**Work order**
Your answer must be the exact lines below, starting with the line with "е питание, просторные номера и" and going on through the line with "ರೇಣುಕಾಸ್ವಾಮಿ ಕೊಲೆ ಪ್ರಕರಣಕ್ಕೆ ಬಿಗ್", both included, with no pictures.
(Dataset records Opens)
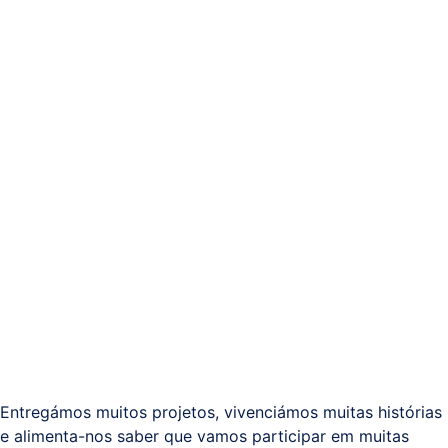
Sistemas
e
Comunicações
(ITPS)
Entregámos muitos projetos, vivenciámos muitas histórias
e alimenta-nos saber que vamos participar em muitas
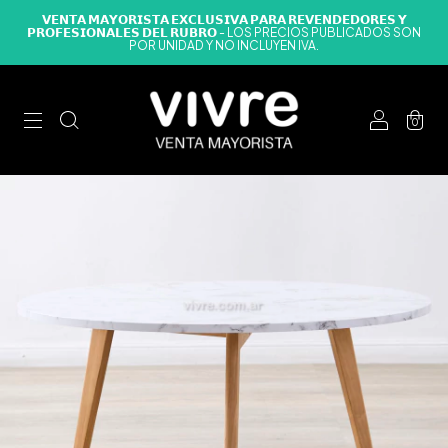
𝗩𝗘𝗡𝗧𝗔 𝗠𝗔𝗬𝗢𝗥𝗜𝗦𝗧𝗔 𝗘𝗫𝗖𝗟𝗨𝗦𝗜𝗩𝗔 𝗣𝗔𝗥𝗔 𝗥𝗘𝗩𝗘𝗡𝗗𝗘𝗗𝗢𝗥𝗘𝗦 𝗬
𝗣𝗥𝗢𝗙𝗘𝗦𝗜𝗢𝗡𝗔𝗟𝗘𝗦 𝗗𝗘𝗟 𝗥𝗨𝗕𝗥𝗢 - LOS PRECIOS PUBLICADOS SON
POR UNIDAD Y NO INCLUYEN IVA.
0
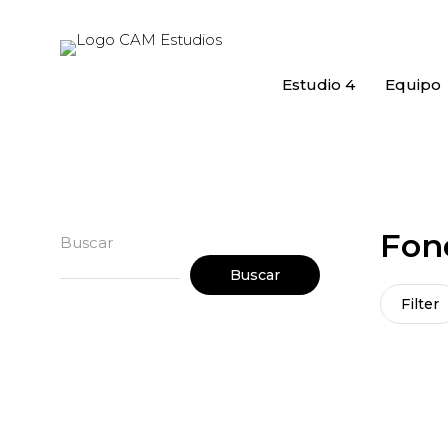
Estudio 4
Equipo
Fon
Buscar
Buscar
Filter
Fondo T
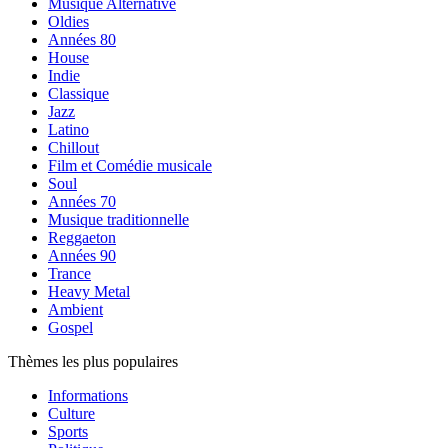
Musique Alternative
Oldies
Années 80
House
Indie
Classique
Jazz
Latino
Chillout
Film et Comédie musicale
Soul
Années 70
Musique traditionnelle
Reggaeton
Années 90
Trance
Heavy Metal
Ambient
Gospel
Thèmes les plus populaires
Informations
Culture
Sports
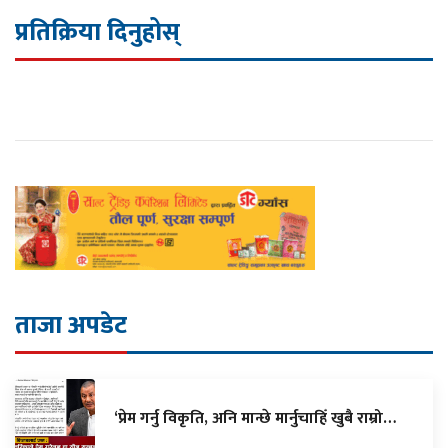
प्रतिक्रिया दिनुहोस्
ताजा अपडेट
‘प्रेम गर्नु विकृति, अनि मान्छे मार्नुचाहिँ खुबै राम्रो…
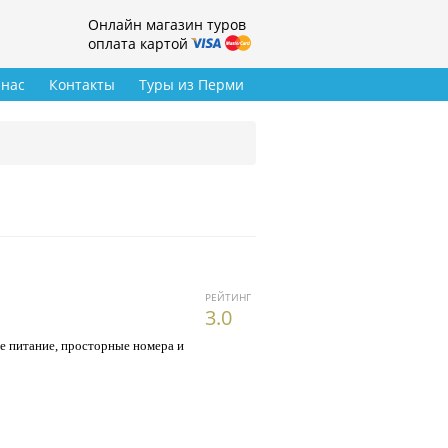
Онлайн магазин туров
оплата картой
 нас
Контакты
Туры из Перми
РЕЙТИНГ
3.0
е питание, просторные номера и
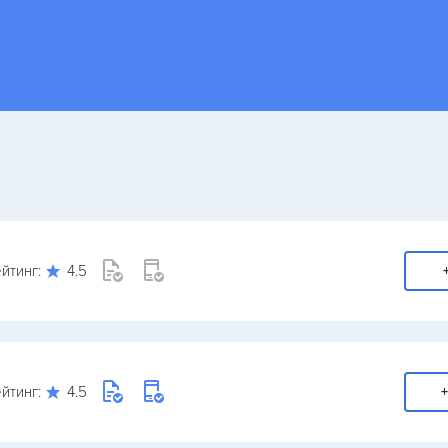
йтинг:
4.5
йтинг:
4.5
+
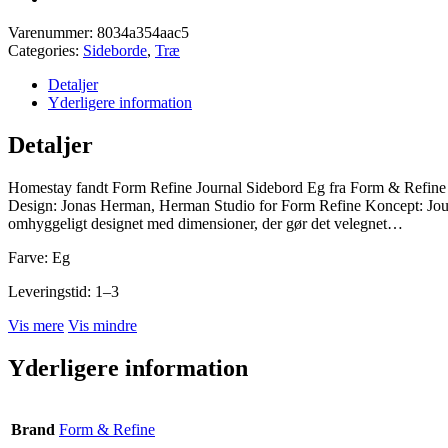
Varenummer:
8034a354aac5
Categories:
Sideborde
,
Træ
Detaljer
Yderligere information
Detaljer
Homestay fandt Form Refine Journal Sidebord Eg fra Form & Refine
Design: Jonas Herman, Herman Studio for Form Refine Koncept: Journ
omhyggeligt designet med dimensioner, der gør det velegnet…
Farve: Eg
Leveringstid: 1–3
Vis mere
Vis mindre
Yderligere information
Brand
Form & Refine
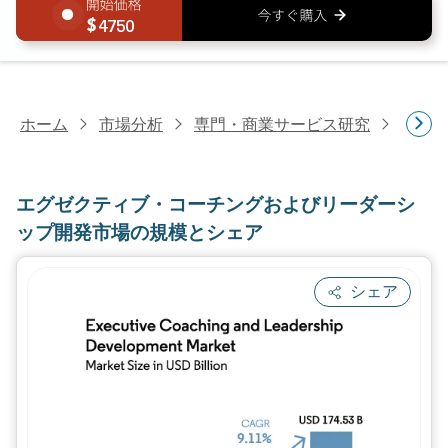
4750
ホーム
市場分析
専門・商業サービス研究
専門
エグゼクティブ・コーチングおよびリーダーシ
ップ開発市場の規模とシェア
シェア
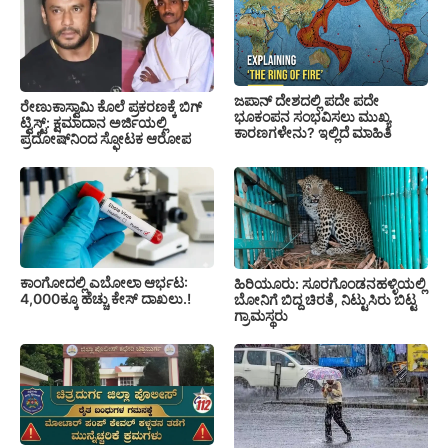
ಜಪಾನ್ ದೇಶದಲ್ಲಿ ಪದೇ ಪದೇ
ರೇಣುಕಾಸ್ವಾಮಿ ಕೊಲೆ ಪ್ರಕರಣಕ್ಕೆ ಬಿಗ್
ಭೂಕಂಪನ ಸಂಭವಿಸಲು ಮುಖ್ಯ
ಟ್ವಿಸ್ಟ್: ಕ್ಷಮಾದಾನ ಅರ್ಜಿಯಲ್ಲಿ
ಕಾರಣಗಳೇನು? ಇಲ್ಲಿದೆ ಮಾಹಿತಿ
ಪ್ರದೋಷ್‌ನಿಂದ ಸ್ಫೋಟಕ ಆರೋಪ
ಕಾಂಗೋದಲ್ಲಿ ಎಬೋಲಾ ಆರ್ಭಟ:
ಹಿರಿಯೂರು: ಸೂರಗೊಂಡನಹಳ್ಳಿಯಲ್ಲಿ
4,000ಕ್ಕೂ ಹೆಚ್ಚು ಕೇಸ್ ದಾಖಲು.!
ಬೋನಿಗೆ ಬಿದ್ದ ಚಿರತೆ, ನಿಟ್ಟುಸಿರು ಬಿಟ್ಟ
ಗ್ರಾಮಸ್ಥರು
(Dataset records Closes)
**Solution**
е питание, просторные номера и
йтинг:
4.5
йтинг:
4.5
+
Varenummer:
8034a354aac5
Categories:
Sideborde
,
Træ
Detaljer
Yderligere information
Detaljer
Homestay fandt Form Refine Journal Sidebord Eg fra Form & Refine
Design: Jonas Herman, Herman Studio for Form Refine Koncept: Journ
omhyggeligt designet med dimensioner, der gør det velegnet…
Farve: Eg
Leveringstid: 1–3
Vis mere
Vis mindre
Yderligere information
Brand
Form & Refine
4750
ホーム
市場分析
専門・商業サービス研究
専門
エグゼクティブ・コーチングおよびリーダーシ
ップ開発市場の規模とシェア
シェア
ಜಪಾನ್ ದೇಶದಲ್ಲಿ ಪದೇ ಪದೇ
ರೇಣುಕಾಸ್ವಾಮಿ ಕೊಲೆ ಪ್ರಕರಣಕ್ಕೆ ಬಿಗ್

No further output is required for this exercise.